On May 1, Cornell granted CHESS permission to restart the synchrotron after the facility was shut down quickly in mid-March due to the coronavirus pandemic.

The Cornell Electron Storage Ring (CESR) must be carefully restarted in order to conduct the X-ray crystallography experiment.

“It’s like trying to turn the Titanic away from the iceberg,” says Rick Cerione, Cornell University Professor of Chemistry, Chemical Biology and Molecular Medicine.

Cerione and his team had been using CHESS to focus on cancer-fighting enzyme blockers, which have potential as SARS-CoV-2 inhibitors, the virus that causes COVID-19.

“The simple idea would be is that the same strategies that we’re using against cancer could be very viable against these infections,” Cerione tells NewsChannel 9.

There are no live COVID-19 viruses being used but something that looks and acts just like it, without being transmittable.

Cerione says this new method, using the snychrotron with current drug candidates, will allow them to distinguish a good drug from a bad drug and what makes them potent.
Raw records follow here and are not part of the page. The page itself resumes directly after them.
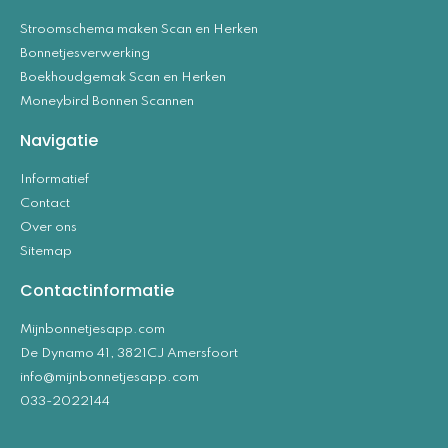
Stroomschema maken Scan en Herken
Bonnetjesverwerking
Boekhoudgemak Scan en Herken
Moneybird Bonnen Scannen
Navigatie
Informatief
Contact
Over ons
Sitemap
Contactinformatie
Mijnbonnetjesapp.com
De Dynamo 41, 3821CJ Amersfoort
info@mijnbonnetjesapp.com
033-2022144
He says that could also lead to even more findings.

“How can we make them even better, because the worry is, concern is that there’s going to be another wave coming, there may be a new type of virus coming so we really want to be always trying to get better drugs ahead of time,” he explains.

Cerione says as much as he’d like to give a ballpark of when they may have something, it’s hard to do, but offers this, “We have people working literally around the clock, so I’m hoping maybe this time next year, we’ll be in a helluva lot better shape than we are now.”

He also says the results his team can achieve will help scientists prepare for infectious diseases experts think may be just over the horizon.